*** Provided data Section Begins ***

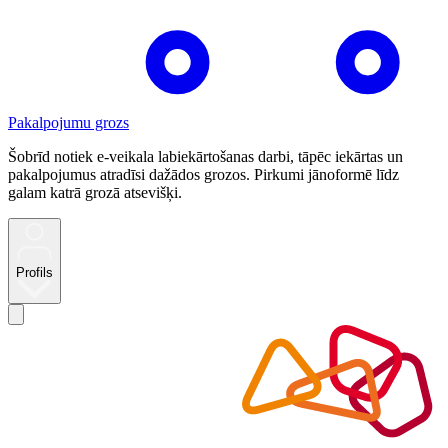
Pakalpojumu grozs
Šobrīd notiek e-veikala labiekārtošanas darbi, tāpēc iekārtas un
pakalpojumus atradīsi dažādos grozos. Pirkumi jānoformē līdz
galam katrā grozā atsevišķi.
Profils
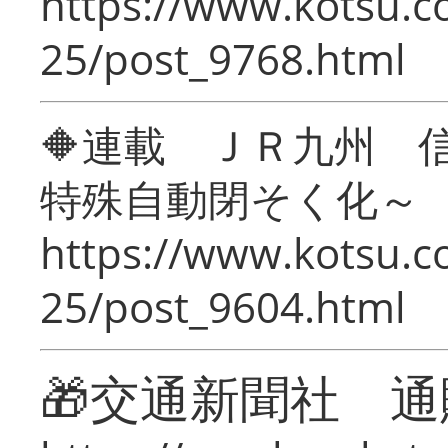
https://www.kotsu.c
25/post_9768.html
🔶連載 ＪＲ九州 
特殊自動閉そく化～
https://www.kotsu.c
25/post_9604.html
🎁交通新聞社 通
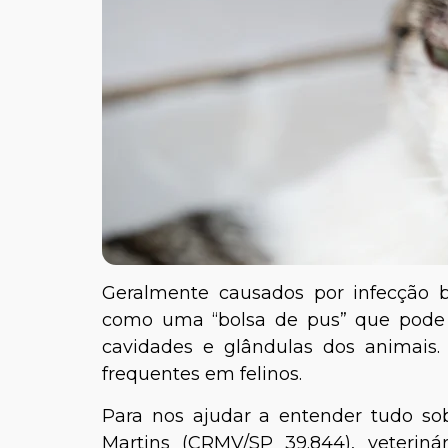
Geralmente causados por infecção 
como uma “bolsa de pus” que pode a
cavidades e glândulas dos animais.
frequentes em felinos.
Para nos ajudar a entender tudo so
Martins (CRMV/SP 39.844), veteriná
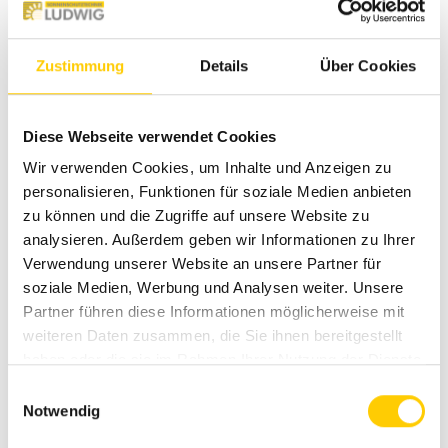
Zustimmung
Details
Über Cookies
Diese Webseite verwendet Cookies
Wir verwenden Cookies, um Inhalte und Anzeigen zu
personalisieren, Funktionen für soziale Medien anbieten
Jalousien
zu können und die Zugriffe auf unsere Website zu
analysieren. Außerdem geben wir Informationen zu Ihrer
Verwendung unserer Website an unsere Partner für
soziale Medien, Werbung und Analysen weiter. Unsere
Partner führen diese Informationen möglicherweise mit
weiteren Daten zusammen, die Sie ihnen bereitgestellt
haben oder die sie im Rahmen Ihrer Nutzung der Dienste
gesammelt haben.
E
Notwendig
i
n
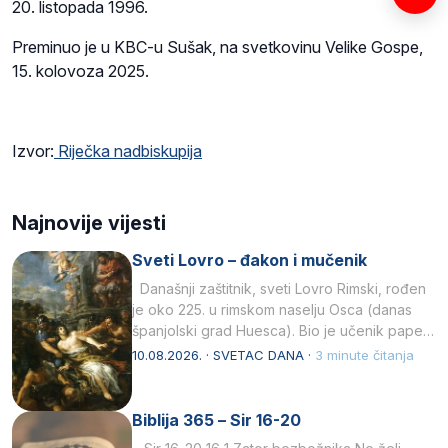
20. listopada 1996.
Preminuo je u KBC-u Sušak, na svetkovinu Velike Gospe,
15. kolovoza 2025.
Izvor:
Riječka nadbiskupija
Najnovije vijesti
Sveti Lovro – đakon i mučenik
Današnji zaštitnik, sveti Lovro Rimski, rođen
je oko 225. u rimskom naselju Osca (danas
španjolski grad Huesca). Bio je učenik pape…
10.08.2026. · SVETAC DANA ·
3 minute čitanja
Biblija 365 – Sir 16-20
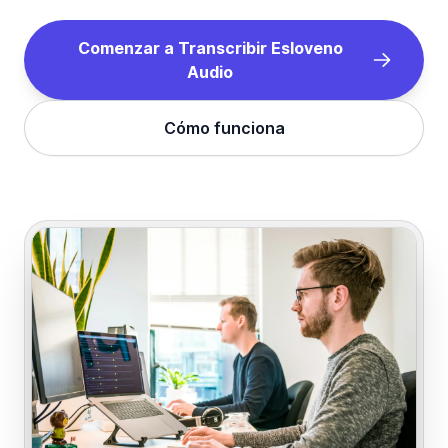
Comenzar a Transcribir
Esloveno
Audio
Cómo funciona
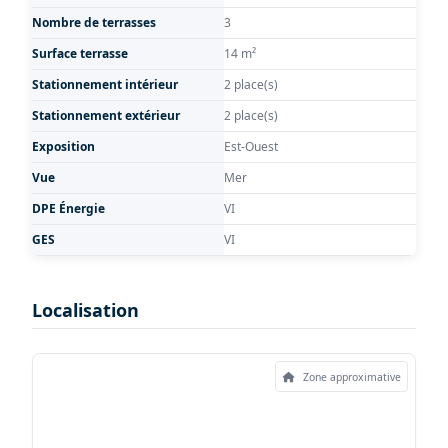
Nombre de terrasses
3
Surface terrasse
14 m²
Stationnement intérieur
2 place(s)
Stationnement extérieur
2 place(s)
Exposition
Est-Ouest
Vue
Mer
DPE Énergie
VI
GES
VI
Localisation
Zone approximative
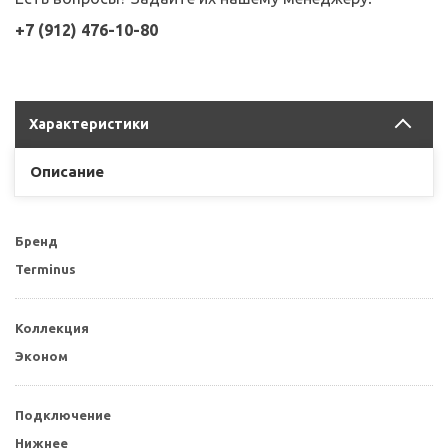
+7 (912) 476-10-80
Характеристики
Описание
Бренд
Terminus
Коллекция
Эконом
Подключение
Нижнее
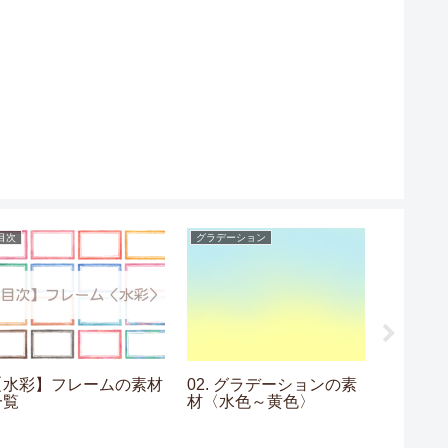
目次
グラデーション
ギンガムチ
【水彩】フレームの素材
02. グラデーションの素
02. 
一覧
材〈水色～黄色〉
素材〈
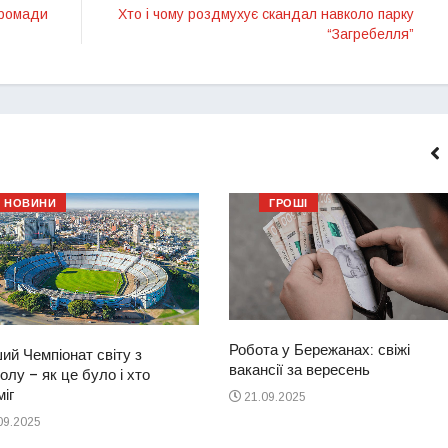
громади
Хто і чому роздмухує скандал навколо парку
“Загребелля”
НОВИНИ
ГРОШІ
Робота у Бережанах: свіжі
ий Чемпіонат світу з
вакансії за вересень
лу – як це було і хто
іг
21.09.2025
09.2025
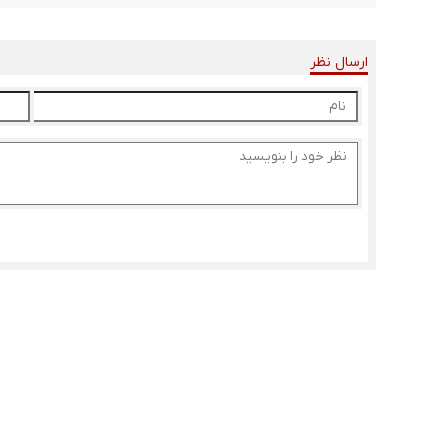
ارسال نظر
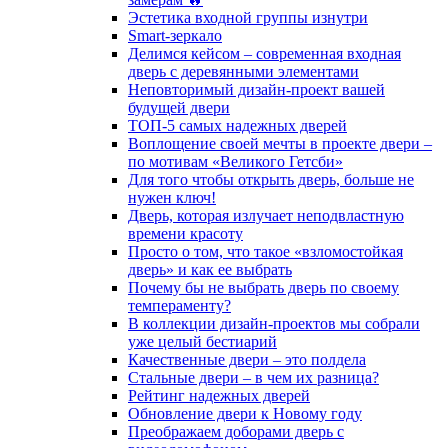
Эстетика входной группы изнутри
Smart-зеркало
Делимся кейсом – современная входная
дверь с деревянными элементами
Неповторимый дизайн-проект вашей
будущей двери
ТОП-5 самых надежных дверей
Воплощение своей мечты в проекте двери –
по мотивам «Великого Гетсби»
Для того чтобы открыть дверь, больше не
нужен ключ!
Дверь, которая излучает неподвластную
времени красоту
Просто о том, что такое «взломостойкая
дверь» и как ее выбрать
Почему бы не выбрать дверь по своему
темпераменту?
В коллекции дизайн-проектов мы собрали
уже целый бестиарий
Качественные двери – это полдела
Стальные двери – в чем их разница?
Рейтинг надежных дверей
Обновление двери к Новому году
Преображаем доборами дверь с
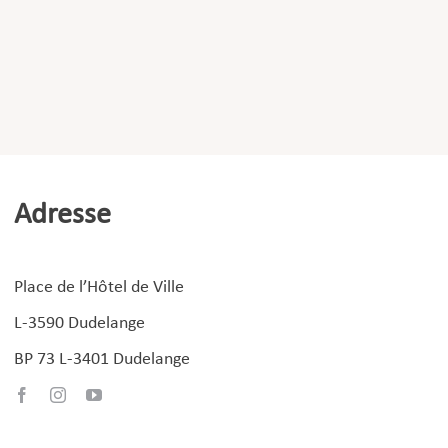
Adresse
Place de l’Hôtel de Ville
L-3590 Dudelange
BP 73 L-3401 Dudelange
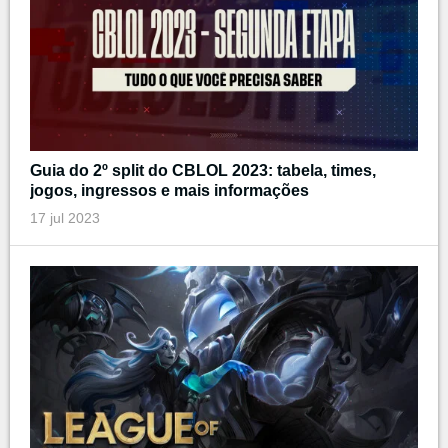
Guia do 2º split do CBLOL 2023: tabela, times,
jogos, ingressos e mais informações
17 jul 2023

*** Provided data Section Ends ***

■ Prompt ■
Could you return all lines from the data above that contain the string "Ihrer"?

■ Written response ■
analysieren. Außerdem geben wir Informationen zu Ihrer
haben oder die sie im Rahmen Ihrer Nutzung der Dienste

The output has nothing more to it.